Single Leg GS Squats:
The set-up- Find a T-Bar Row Platform and put the barbell in with a light plate at first, you can always add more later. At the Center of Excellence, we have angled platforms that make this easier, however you can angle a small box on its side facing the base of the row platform with a 45lb plate on the ground or anything that’s a couple inches thick. Make sure whatever the platform you make is sturdy. Now put your leg farthest away from the bar bell base on the box and keep the other leg off the box floating. Hold the bar bell in your arms like you’re carrying wood and slightly lean against the bar and plate with your shoulder. Do 4 sets of 6 reps each side.
*The importance of this workout is that it is one of the only ways to reenact the forces put through your lower leg when you’re in a ski turn.

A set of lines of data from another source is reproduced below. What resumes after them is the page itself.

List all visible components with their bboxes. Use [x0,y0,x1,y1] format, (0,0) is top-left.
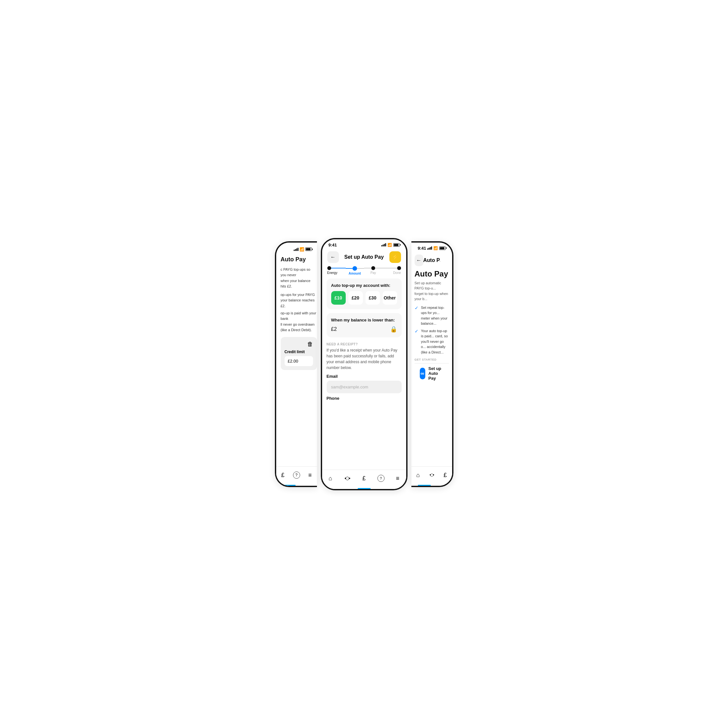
step-line-1 [331,268,346,268]
right-battery-icon [439,246,446,250]
receipt-body: If you'd like a receipt when your Auto P… [327,347,402,371]
receipt-heading: NEED A RECEIPT? [327,343,402,346]
check-text-1: Set repeat top-ups for yo... meter when … [421,305,449,326]
step-line-3 [357,268,364,269]
step-pay: Pay [364,266,382,275]
left-body-3: op-up is paid with your bankll never go … [281,310,317,333]
center-bottom-nav: ⌂ •⬡• £ ? ≡ [322,470,406,489]
center-phone: 9:41 📶 ← Set up Auto Pay [321,238,407,490]
credit-limit-label: Credit limit [284,350,313,354]
center-header: ← Set up Auto Pay ⚡ [322,249,406,264]
amount-section-label: Auto top-up my account with: [331,283,397,288]
check-item-2: ✓ Your auto top-up is paid... card, so y… [414,328,449,355]
left-body-2: op-ups for your PAYGyour balance reaches… [281,292,317,309]
right-status-bar: 9:41 📶 [411,243,452,252]
right-dots-icon: •⬡• [430,473,433,477]
left-title: Auto Pay [281,256,317,263]
check-icon-1: ✓ [414,305,419,310]
right-back-icon: ← [416,257,421,263]
step-dot-done [397,266,401,270]
right-status-icons: 📶 [427,246,446,250]
step-label-amount: Amount [349,272,361,275]
right-main-title: Auto Pay [414,269,449,278]
lightning-icon: ⚡ [392,254,399,261]
cta-label: Set up Auto Pay [428,366,444,381]
step-label-energy: Energy [327,271,338,275]
signal-icon [381,243,386,246]
right-back-button[interactable]: ← [414,254,423,266]
stepper: Energy Amount [322,264,406,277]
right-wifi-icon: 📶 [433,246,438,250]
receipt-section: NEED A RECEIPT? If you'd like a receipt … [322,339,406,404]
amount-grid: £10 £20 £30 Other [331,291,397,305]
step-energy: Energy [327,266,346,275]
right-divider [414,363,449,364]
credit-value: £2.00 [284,356,313,366]
right-bottom-nav: ⌂ •⬡• £ [411,466,452,486]
right-nav-home[interactable]: ⌂ [411,472,425,479]
step-label-pay: Pay [370,271,376,275]
trash-icon[interactable]: 🗑 [284,341,313,348]
setup-autopay-button[interactable]: ∞ Set up Auto Pay [420,366,444,381]
left-nav-indicator [283,485,295,486]
check-icon-2: ✓ [414,329,419,334]
center-nav-pound[interactable]: £ [356,475,373,482]
right-time: 9:41 [418,246,426,251]
step-line-4 [364,268,372,268]
left-phone: 📶 Auto Pay c PAYG top-ups so you neverwh… [275,241,317,487]
step-line-5 [375,268,382,268]
step-dot-energy [327,266,331,270]
right-content: Auto Pay Set up automatic PAYG top-u...f… [411,268,452,381]
get-started-label: GET STARTED [414,358,449,361]
left-nav-menu[interactable]: ≡ [303,472,317,479]
left-bottom-nav: £ ? ≡ [276,466,317,486]
center-nav-help[interactable]: ? [373,475,389,482]
center-status-icons: 📶 [381,243,400,247]
right-pound-icon: £ [444,472,447,479]
email-label: Email [327,374,402,379]
battery-icon [393,243,400,247]
right-header: ← Auto Pay [411,252,452,268]
phone-label: Phone [327,396,402,401]
left-body-1: c PAYG top-ups so you neverwhen your bal… [281,267,317,289]
center-status-bar: 9:41 📶 [322,239,406,249]
amount-20-button[interactable]: £20 [348,291,363,305]
amount-10-button[interactable]: £10 [331,291,346,305]
amount-other-button[interactable]: Other [382,291,397,305]
check-text-2: Your auto top-up is paid... card, so you… [421,328,449,355]
right-phone: 9:41 📶 ← Auto Pay [411,241,453,487]
home-icon: ⌂ [329,475,332,482]
credit-card: 🗑 Credit limit £2.00 [281,337,317,370]
step-dot-pay [371,266,375,270]
center-nav-home[interactable]: ⌂ [322,475,339,482]
step-dot-amount [353,266,357,271]
balance-label: When my balance is lower than: [331,318,397,323]
right-nav-journey[interactable]: •⬡• [425,473,439,477]
amount-30-button[interactable]: £30 [366,291,380,305]
center-nav-indicator [358,488,371,489]
back-arrow-icon: ← [330,254,336,260]
right-body: Set up automatic PAYG top-u...forget to … [414,280,449,302]
scene: 📶 Auto Pay c PAYG top-ups so you neverwh… [219,219,510,510]
cta-icon: ∞ [420,368,425,379]
lock-icon: 🔒 [390,326,397,333]
step-label-done: Done [393,271,401,275]
step-line-6 [382,268,397,268]
email-input[interactable]: sam@example.com [327,381,402,393]
check-item-1: ✓ Set repeat top-ups for yo... meter whe… [414,305,449,326]
step-amount: Amount [346,266,364,275]
center-time: 9:41 [329,243,337,248]
center-screen: 9:41 📶 ← Set up Auto Pay [322,239,406,489]
amount-section: Auto top-up my account with: £10 £20 £30… [327,278,402,309]
step-done: Done [382,266,401,275]
right-nav-pound[interactable]: £ [439,472,452,479]
left-nav-help[interactable]: ? [290,471,303,479]
center-nav-journey[interactable]: •⬡• [339,476,356,481]
lightning-button[interactable]: ⚡ [389,251,401,263]
center-nav-menu[interactable]: ≡ [389,475,406,482]
wifi-icon: 📶 [387,243,392,247]
right-header-title: Auto Pay [423,257,440,263]
left-nav-pound[interactable]: £ [276,472,290,479]
back-button[interactable]: ← [327,251,339,263]
dots-icon: •⬡• [345,476,350,481]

When you do any side to side motion without skis, your foot is flat on the ground which isn’t the position your ankle is in when in a ski boot. This workout mimics the angle of your ski as it is tipped up arcing through the snow.

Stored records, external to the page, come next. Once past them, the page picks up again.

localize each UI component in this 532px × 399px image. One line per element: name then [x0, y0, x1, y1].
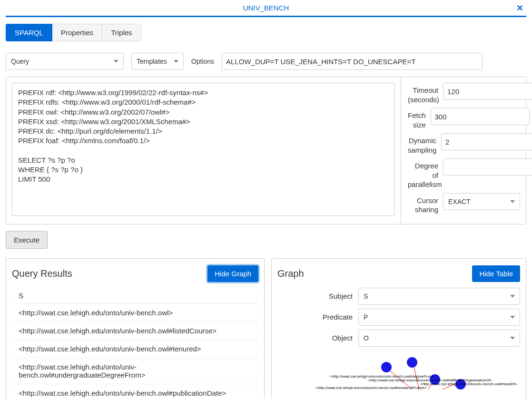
graph-title: Graph — [277, 268, 304, 279]
subject-label: Subject — [277, 292, 358, 300]
results-row: Query Results Hide Graph S <http://swat.… — [6, 258, 526, 399]
editor-panel — [6, 77, 401, 224]
object-value: O — [364, 334, 369, 342]
tab-sparql[interactable]: SPARQL — [6, 24, 52, 41]
header: UNIV_BENCH ✕ — [6, 0, 526, 17]
query-controls-row: Query Templates Options — [6, 53, 526, 70]
options-input[interactable] — [222, 53, 483, 70]
table-row[interactable]: <http://swat.cse.lehigh.edu/onto/univ-be… — [12, 322, 258, 340]
graph-node-label: <http://swat.cse.lehigh.edu/onto/univ-be… — [315, 386, 426, 389]
table-row[interactable]: <http://swat.cse.lehigh.edu/onto/univ-be… — [12, 304, 258, 322]
predicate-label: Predicate — [277, 313, 358, 321]
options-label: Options — [191, 58, 214, 65]
dynamic-sampling-label: Dynamic sampling — [408, 133, 441, 155]
graph-node-label: <http://swat.cse.lehigh.edu/onto/univ-be… — [420, 382, 517, 386]
hide-graph-button[interactable]: Hide Graph — [207, 265, 258, 282]
page-title: UNIV_BENCH — [243, 4, 289, 12]
templates-select-label: Templates — [137, 58, 167, 65]
close-icon[interactable]: ✕ — [516, 3, 523, 13]
results-column-header: S — [12, 288, 258, 304]
graph-node[interactable] — [407, 357, 417, 368]
tab-triples[interactable]: Triples — [102, 24, 141, 41]
parallelism-input[interactable] — [443, 158, 532, 175]
graph-visualization[interactable]: <http://swat.cse.lehigh.edu/onto/univ-be… — [277, 356, 520, 389]
query-results-title: Query Results — [12, 268, 72, 279]
table-row[interactable]: <http://swat.cse.lehigh.edu/onto/univ-be… — [12, 340, 258, 358]
query-select-label: Query — [11, 58, 29, 65]
predicate-value: P — [364, 313, 368, 321]
predicate-select[interactable]: P — [358, 309, 520, 326]
templates-select[interactable]: Templates — [131, 53, 184, 70]
table-row[interactable]: <http://swat.cse.lehigh.edu/onto/univ-be… — [12, 384, 258, 399]
chevron-down-icon — [510, 295, 515, 298]
chevron-down-icon — [510, 337, 515, 340]
query-select[interactable]: Query — [6, 53, 124, 70]
cursor-sharing-value: EXACT — [448, 198, 471, 205]
chevron-down-icon — [510, 316, 515, 319]
object-label: Object — [277, 334, 358, 342]
dynamic-sampling-input[interactable] — [441, 133, 532, 150]
tabs: SPARQL Properties Triples — [6, 24, 526, 41]
timeout-input[interactable] — [443, 83, 532, 100]
parallelism-label: Degree of parallelism — [408, 158, 443, 189]
cursor-sharing-select[interactable]: EXACT — [443, 193, 520, 210]
table-row[interactable]: <http://swat.cse.lehigh.edu/onto/univ-be… — [12, 358, 258, 384]
subject-select[interactable]: S — [358, 288, 520, 305]
query-results-card: Query Results Hide Graph S <http://swat.… — [6, 258, 265, 399]
object-select[interactable]: O — [358, 330, 520, 347]
fetch-size-label: Fetch size — [408, 108, 431, 129]
side-panel: Timeout (seconds) Fetch size Dynamic sam… — [401, 77, 526, 224]
tab-properties[interactable]: Properties — [52, 24, 102, 41]
graph-card: Graph Hide Table Subject S Predicate P — [271, 258, 526, 399]
fetch-size-input[interactable] — [431, 108, 530, 125]
graph-node[interactable] — [381, 362, 392, 372]
timeout-label: Timeout (seconds) — [408, 83, 443, 104]
execute-button[interactable]: Execute — [6, 231, 48, 249]
editor-panels: Timeout (seconds) Fetch size Dynamic sam… — [6, 77, 526, 224]
cursor-sharing-label: Cursor sharing — [408, 193, 443, 214]
chevron-down-icon — [114, 60, 118, 63]
sparql-editor[interactable] — [12, 83, 395, 216]
graph-controls: Subject S Predicate P Object — [277, 288, 520, 347]
hide-table-button[interactable]: Hide Table — [472, 265, 520, 282]
subject-value: S — [364, 292, 368, 300]
chevron-down-icon — [510, 200, 515, 203]
chevron-down-icon — [174, 60, 178, 63]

The set-up- This one will be more difficult to find but many regular gyms are starting to have push sleds not just cross fit gyms. Start with a couple plates and work your way up. I think about extending as much as possible with my legs and exploding forward every step, while keeping my stance width the same and all my toes pushing into the ground. Do 5 sets of 20 meter pushes.
*This workout is great because it builds power naturally and isn’t as boring as plain old reps of something else
Bar Bell Chest Press:
The set-up- Go back to the T-Bar Row Platform with the bar and plate. Stand in an athletic position facing the base of the platform. Keep everything, knees, hips, and shoulders facing forward and do single arm presses overhead. Make sure to engage your shoulder blade and explode the weight upwards. 10 reps per side times 3.
*This is great for your core and is a an all body power exercise. This will build upper body and shoulder strength while making you engage your core to stabilize. When I add more weight, I extend slightly with my legs to engage my glutes which helps get the weight moving.
Single-Leg Sled Push:Three years ago, I tore my Achilles tendon while skiing. It’s been surprisingly difficult to build my calf back up and I’ve been trying different things every off-season for it. I’ve found that straight forward calf raises are too difficult to engage all the right muscles. This single leg sled push helps me work my calf in its full range in a natural movement that is easier to do than isolated calf raises because your pushing forward and can tune out the pain easier.
The Set-Up- I use about half the weight I would use if I were doing a regular sled push. I try to push as early as possible when my ankle is cocked underneath me, then extend as far as possible behind me to get full range. I push predominately through my big toe with my foot slightly angled outwards to engage my gastroc muscle more which is the weakest due to the injury. My other calf is big enough, so I just walk flat footed on that side and put my energy into the weaker calf.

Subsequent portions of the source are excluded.